In Italia, alcune regioni e province hanno sperimentato
corsi analoghi, ma un inquadramento normativo di questa figura
potrebbe diffondere e moltiplicare le occasioni di formazione,
contribuendo così ad elevare il livello dell'impresa stessa e
a favorire una maggiore qualificazione dell'intero sistema
delle piccole e medie imprese.
Dunque, riconoscere con chiarezza il ruolo e la figura
della coimprenditrice risponde a molte esigenze, relative alla
dignità della lavoratrice e alla sua tutela, ma anche alla
trasparenza dell'impresa e alla sua qualificazione
professionale.
Esistono, nell'ordinamento vigente, numerosi istituti
(impresa familiare, impresa coniugale, impresa artigiana,
lavoro subordinato e parasubordinato) a cui la giurisprudenza
e la dottrina attingono per la ricostruzione normativa di tale
figura professionale.
Tuttavia questa figura, spesso investita di compiti di
responsabilità interna ed esterna all'azienda, non si può
sempre ascrivere ai modelli esistenti, come regolamentati
dalla legislazione vigente, ma più spesso è il risultato di
una situazione "di fatto", progressivamente determinatasi via
via che le esigenze dell'impresa e la diminuzione del carico
familiare hanno consentito alla coniuge-collaborante un
impegno crescente a fianco del titolare.
Per questi motivi permane una grande incertezza sulle
norme applicabili alla figura della donna coimprenditrice, una
zona grigia che nuoce all'impresa non meno che ai soggetti
interessati.
Ne discende, infatti, un problema di natura sociale, e
cioè la difficoltà di definire e disciplinare i rapporti sia
familiari sia economico-lavorativi della donna legata
all'imprenditore da un vincolo di parentela, da matrimonio o
da convivenza. Ciò è importante a livello "esterno", e cioè
nei confronti di terzi che devono conoscere il ruolo, i poteri
e i doveri dell'imprenditore e della coimprenditrice, ma è
altresì rilevante a livello "interno" affinché le sorti
dell'attività economica non siano solo regolate dai rapporti
affettivi e dalle mutevoli sorti degli stessi.
Con la proposta di legge che si sostanzia
nell'introduzione di un solo articolo, che faccia seguito
all'articolo 2082 del codice civile, si cerca di fare un primo
passo, inserendo nell'ordinamento vigente la figura della
coimprenditrice, riferibile a colei (moglie o convivente) che
svolge con continuità funzioni di gestione e direzione
dell'impresa a fianco del titolare, anche prescindendo dal
perseguimento di uno scopo di lucro immediato.

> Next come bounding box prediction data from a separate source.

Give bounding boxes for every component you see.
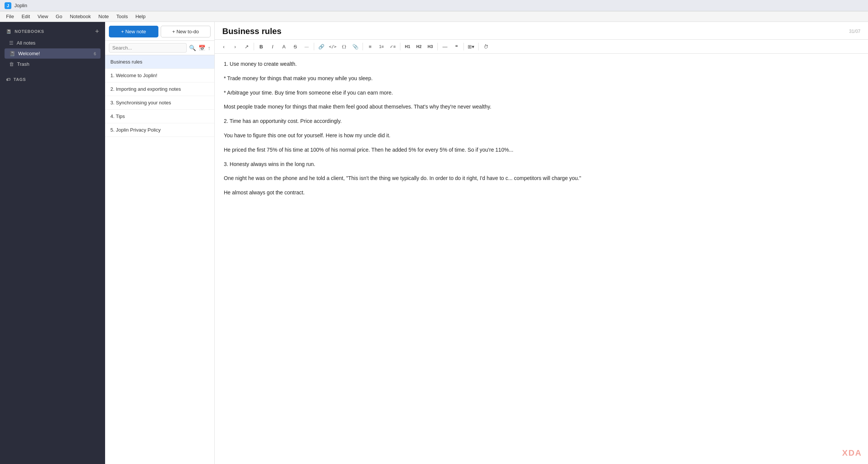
content-line-3: * Arbitrage your time. Buy time from som… — [224, 88, 859, 98]
menu-file[interactable]: File — [3, 13, 17, 20]
main-layout: 📓 NOTEBOOKS + ☰ All notes 📓 Welcome! 6 🗑… — [0, 22, 868, 464]
notebook-icon: 📓 — [6, 29, 12, 34]
toolbar-table-button[interactable]: ⊞▾ — [466, 41, 476, 52]
content-line-4: Most people trade money for things that … — [224, 102, 859, 112]
toolbar-attachment-button[interactable]: 📎 — [350, 41, 361, 52]
notes-toolbar: + New note + New to-do — [105, 22, 214, 41]
toolbar-sep-6 — [463, 43, 464, 50]
content-line-2: * Trade money for things that make you m… — [224, 74, 859, 83]
sort-alpha-button[interactable]: ↑ — [208, 45, 211, 51]
editor-content: 1. Use money to create wealth. * Trade m… — [215, 54, 868, 464]
toolbar-bold-button[interactable]: B — [256, 41, 267, 52]
menu-go[interactable]: Go — [53, 13, 65, 20]
toolbar-clock-button[interactable]: ⏱ — [480, 41, 491, 52]
toolbar-link-button[interactable]: 🔗 — [316, 41, 327, 52]
toolbar-ol-button[interactable]: 1≡ — [376, 41, 387, 52]
menu-notebook[interactable]: Notebook — [67, 13, 94, 20]
content-line-6: You have to figure this one out for your… — [224, 131, 859, 140]
sort-date-button[interactable]: 📅 — [198, 45, 206, 51]
toolbar-forward-button[interactable]: › — [230, 41, 240, 52]
sidebar: 📓 NOTEBOOKS + ☰ All notes 📓 Welcome! 6 🗑… — [0, 22, 105, 464]
editor-panel: Business rules 31/07 ‹ › ↗ B I A S ··· 🔗… — [215, 22, 868, 464]
app-icon: J — [5, 2, 11, 9]
welcome-icon: 📓 — [9, 51, 15, 56]
menu-note[interactable]: Note — [95, 13, 112, 20]
toolbar-italic-button[interactable]: I — [267, 41, 278, 52]
sidebar-notebooks-section: 📓 NOTEBOOKS + ☰ All notes 📓 Welcome! 6 🗑… — [0, 22, 105, 71]
toolbar-sep-2 — [314, 43, 314, 50]
toolbar-sep-1 — [254, 43, 254, 50]
toolbar-strikethrough-button[interactable]: S — [290, 41, 301, 52]
add-notebook-button[interactable]: + — [95, 28, 99, 35]
editor-header: Business rules 31/07 — [215, 22, 868, 40]
content-line-9: One night he was on the phone and he tol… — [224, 174, 859, 183]
note-item-synchronising[interactable]: 3. Synchronising your notes — [105, 96, 214, 110]
sidebar-item-all-notes[interactable]: ☰ All notes — [5, 38, 101, 48]
editor-toolbar: ‹ › ↗ B I A S ··· 🔗 </> {} 📎 ≡ 1≡ ✓≡ H1 … — [215, 40, 868, 54]
toolbar-sep-5 — [437, 43, 438, 50]
note-item-tips[interactable]: 4. Tips — [105, 110, 214, 123]
toolbar-h3-button[interactable]: H3 — [425, 41, 436, 52]
trash-icon: 🗑 — [9, 61, 14, 67]
toolbar-h2-button[interactable]: H2 — [414, 41, 424, 52]
content-line-7: He priced the first 75% of his time at 1… — [224, 146, 859, 155]
editor-title: Business rules — [222, 26, 282, 36]
new-todo-button[interactable]: + New to-do — [161, 26, 211, 37]
content-line-10: He almost always got the contract. — [224, 188, 859, 197]
note-item-importing-exporting[interactable]: 2. Importing and exporting notes — [105, 82, 214, 96]
search-icon[interactable]: 🔍 — [189, 45, 196, 51]
toolbar-ul-button[interactable]: ≡ — [365, 41, 375, 52]
app-title: Joplin — [14, 3, 27, 8]
toolbar-quote-button[interactable]: ❝ — [451, 41, 462, 52]
toolbar-code-block-button[interactable]: {} — [339, 41, 349, 52]
all-notes-icon: ☰ — [9, 40, 14, 46]
editor-wordcount: 31/07 — [849, 29, 860, 34]
search-input[interactable] — [109, 43, 187, 53]
content-line-1: 1. Use money to create wealth. — [224, 60, 859, 69]
menu-help[interactable]: Help — [132, 13, 149, 20]
toolbar-hr-button[interactable]: — — [440, 41, 450, 52]
toolbar-check-button[interactable]: ✓≡ — [388, 41, 398, 52]
menu-tools[interactable]: Tools — [113, 13, 131, 20]
notes-list-panel: + New note + New to-do 🔍 📅 ↑ Business ru… — [105, 22, 215, 464]
menu-view[interactable]: View — [34, 13, 51, 20]
note-item-welcome-joplin[interactable]: 1. Welcome to Joplin! — [105, 69, 214, 82]
search-bar: 🔍 📅 ↑ — [105, 41, 214, 55]
note-item-business-rules[interactable]: Business rules — [105, 55, 214, 69]
toolbar-back-button[interactable]: ‹ — [219, 41, 229, 52]
notebooks-title: 📓 NOTEBOOKS — [6, 29, 44, 34]
toolbar-sep-7 — [478, 43, 479, 50]
note-item-privacy-policy[interactable]: 5. Joplin Privacy Policy — [105, 123, 214, 137]
toolbar-highlight-button[interactable]: A — [279, 41, 289, 52]
content-line-8: 3. Honesty always wins in the long run. — [224, 160, 859, 169]
toolbar-h1-button[interactable]: H1 — [402, 41, 413, 52]
notebooks-header: 📓 NOTEBOOKS + — [3, 26, 102, 36]
toolbar-code-button[interactable]: </> — [327, 41, 338, 52]
notes-items-list: Business rules 1. Welcome to Joplin! 2. … — [105, 55, 214, 464]
tags-header: 🏷 TAGS — [3, 76, 102, 83]
toolbar-sep-3 — [363, 43, 363, 50]
sidebar-tags-section: 🏷 TAGS — [0, 73, 105, 86]
menu-edit[interactable]: Edit — [19, 13, 33, 20]
menu-bar: File Edit View Go Notebook Note Tools He… — [0, 11, 868, 22]
content-line-5: 2. Time has an opportunity cost. Price a… — [224, 117, 859, 126]
toolbar-sep-4 — [400, 43, 400, 50]
sidebar-item-trash[interactable]: 🗑 Trash — [5, 59, 101, 69]
title-bar: J Joplin — [0, 0, 868, 11]
toolbar-external-button[interactable]: ↗ — [241, 41, 252, 52]
sidebar-item-welcome[interactable]: 📓 Welcome! 6 — [5, 48, 101, 59]
toolbar-more-button[interactable]: ··· — [301, 41, 312, 52]
tags-title: 🏷 TAGS — [6, 77, 26, 82]
new-note-button[interactable]: + New note — [109, 26, 158, 37]
tag-icon: 🏷 — [6, 77, 11, 82]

Tale specificazione si rende necessaria perché nella
definizione di "imprenditore", attualmente delineata dal
codice civile all'articolo 2082, imprenditore è colui "che
esercita professionalmente una attività economica organizzata
al fine della produzione o dello scambio di beni o di
servizi". In base a tale definizione, la giurisprudenza ha
precisato che per aversi imprenditore occorre che sia
perseguito uno scopo di lucro. E' proprio tale requisito a
difettare nel caso della coimprenditrice, che svolge tutte le
funzioni di imprenditore accanto al marito senza percepire
direttamente alcun utile o incremento, ma usufruendo solo in
modo indiretto del benessere prodotto dall'esercizio in comune
dell'attività economica.
Le numerose norme a favore dell'imprenditoria femminile
(in particolare la legge n. 215 del 1992, recante "Azioni
positive per l'imprenditoria femminile" e i relativi
regolamenti e circolari attuativi) hanno contribuito non poco,
attraverso gli incentivi di genere e le azioni positive, a
fare emergere la figura dell'imprenditrice anche in alcune
realtà in cui vi erano situazioni "di fatto" non
riconosciute.
Con la proposta di legge, che accoglie un'accezione
indiretta e mediata dello "scopo di lucro", si prende atto in
maniera realistica della condizione in cui spesso si esplica
la collaborazione familiare nell'ambito della microimpresa,
cercando di raggiungere un primo obiettivo di equità a favore
della coimprenditrice che emerge come figura riconosciuta,
finalmente dotata di poteri e di diritti.
Un'opportuna divulgazione di tale normativa potrà
consentire a tante donne di prendere atto del valore del
proprio lavoro, di assumere consapevolezza dei propri diritti
e della propria dignità, e di aspirare ad una migliore
qualificazione professionale, nell'interesse delle pari
opportunità, dello sviluppo delle persone e anche dello
sviluppo economico del nostro Paese!